Characterization: Keeping a Little Mystery

In the screenplay book I’m reading, Writing the Character-Centered Screenplay by Andrew Horton, the author uses the term “carnivalesque” when explaining how to develop real and memorable characters. Character is never complete, set, finished, but always glimpsed in motion from a certain perspective, he says, and quotes Seymour Chatman, “The horizon of personality always recedes before us.”

In a carnival, people are thrown into a place of the unknown, where anything can happen. Carnival is the time when no rules hold, when one can become whatever he or she wishes. And even if the writer knows a character’s core personality and uses this “core” knowledge to drive the plot of a story, there should remain a mystery, “a realm of the unresolved,” something neither the writer or reader can fully know or understand.

“The beauty of life is in its uncertainty,” the poet Yoshida Kenko says. And in a good book or film, sometimes we understand something without being able to explain it; we feel it and don’t know why.

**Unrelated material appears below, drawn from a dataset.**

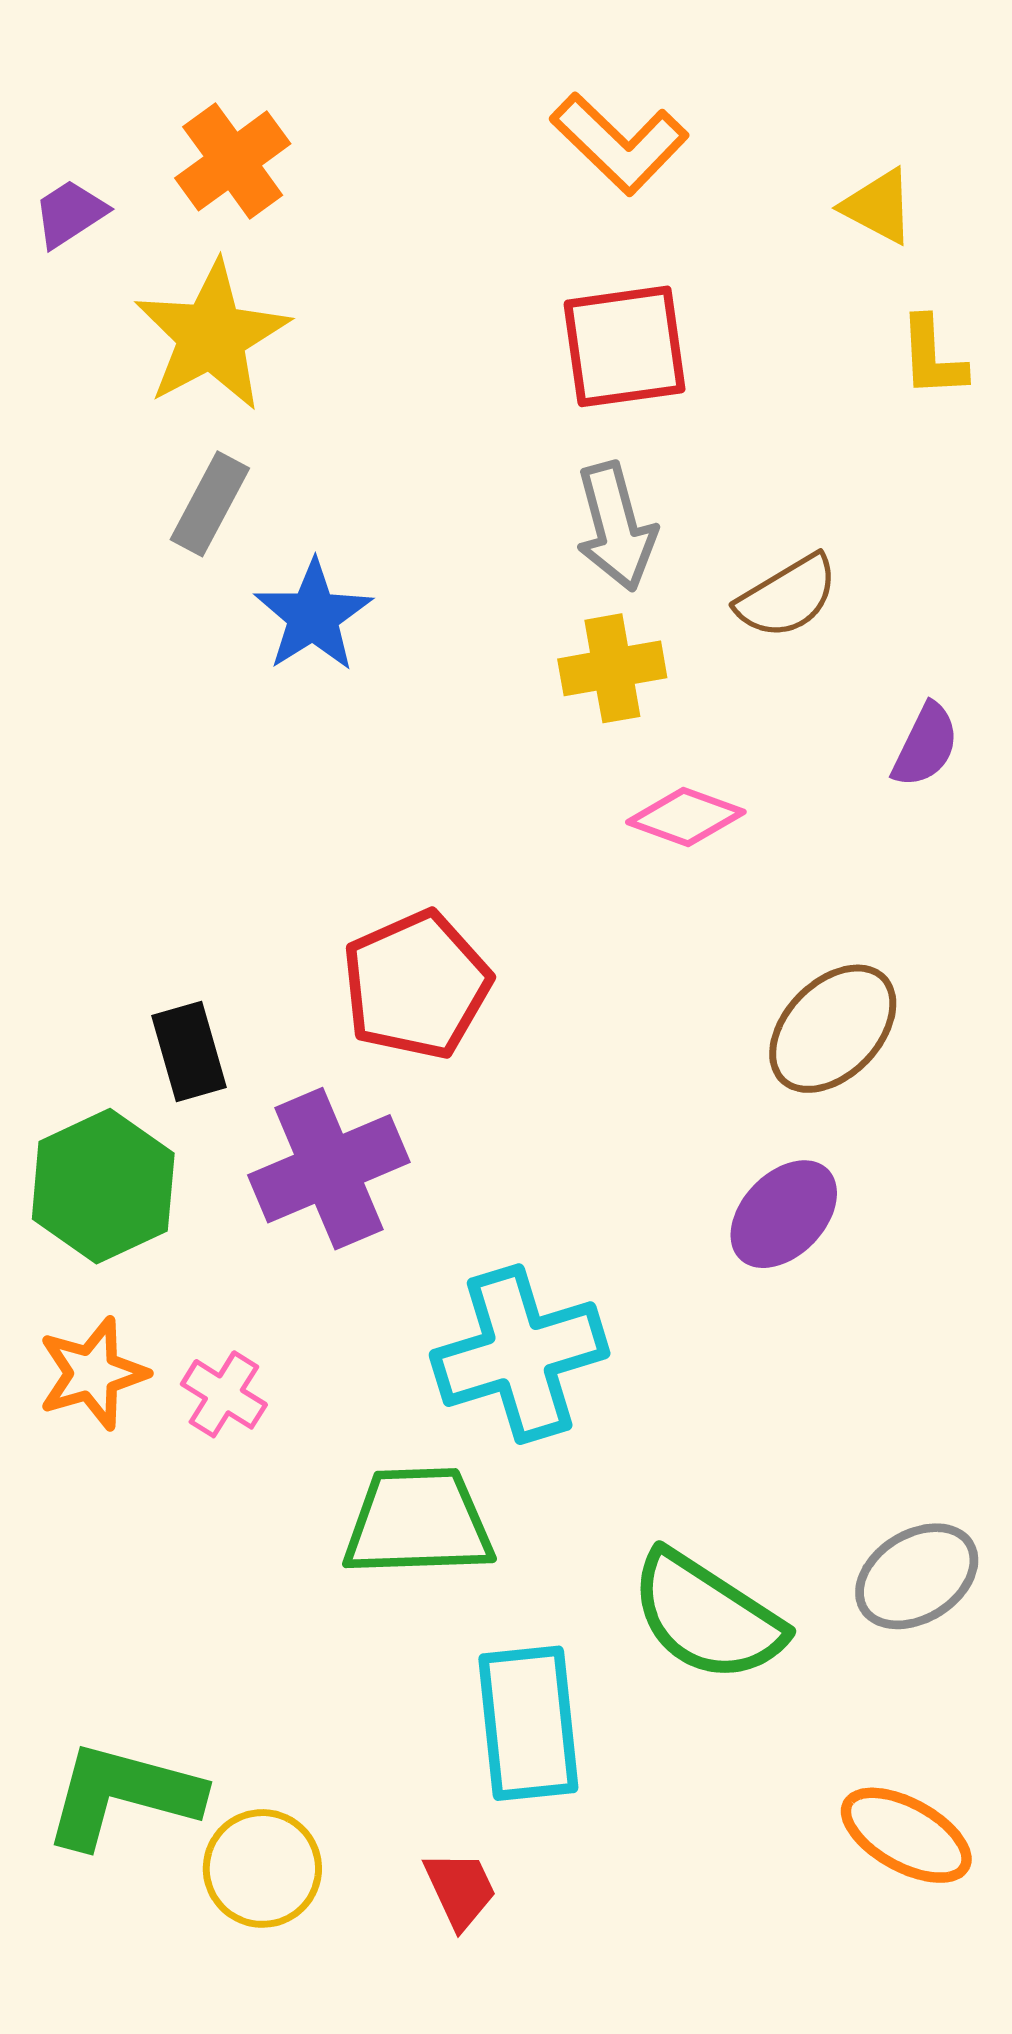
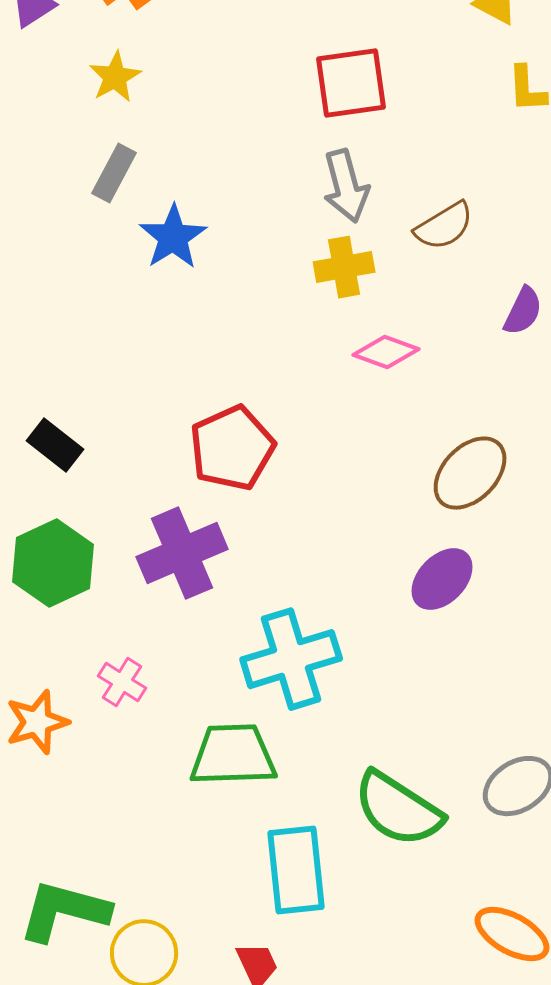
yellow star: (212, 336) -> (115, 77), size x0.6
black rectangle: (189, 1051) -> (55, 445), moved, turned -36
orange star: (93, 1373) -> (37, 722), moved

When I read these ideas, I thought of one scene in Little Miss Sunshine.The teenage boy who had all his hopes set on being a pilot finds out he’s color blind, runs off from the family, screaming out his rage and frustration, and he won’t return to the family van. The sister eventually comes down the hill where he sits and squats beside him. Nothing is said, nothing explained, but we understand without explanation why he returns to the van.

We all know those moments from books and movies. Creating them? I think to do so, we have to let our story have a life of its own, guided but not quite pinned down. There’s magic in that and I think the audience feels it.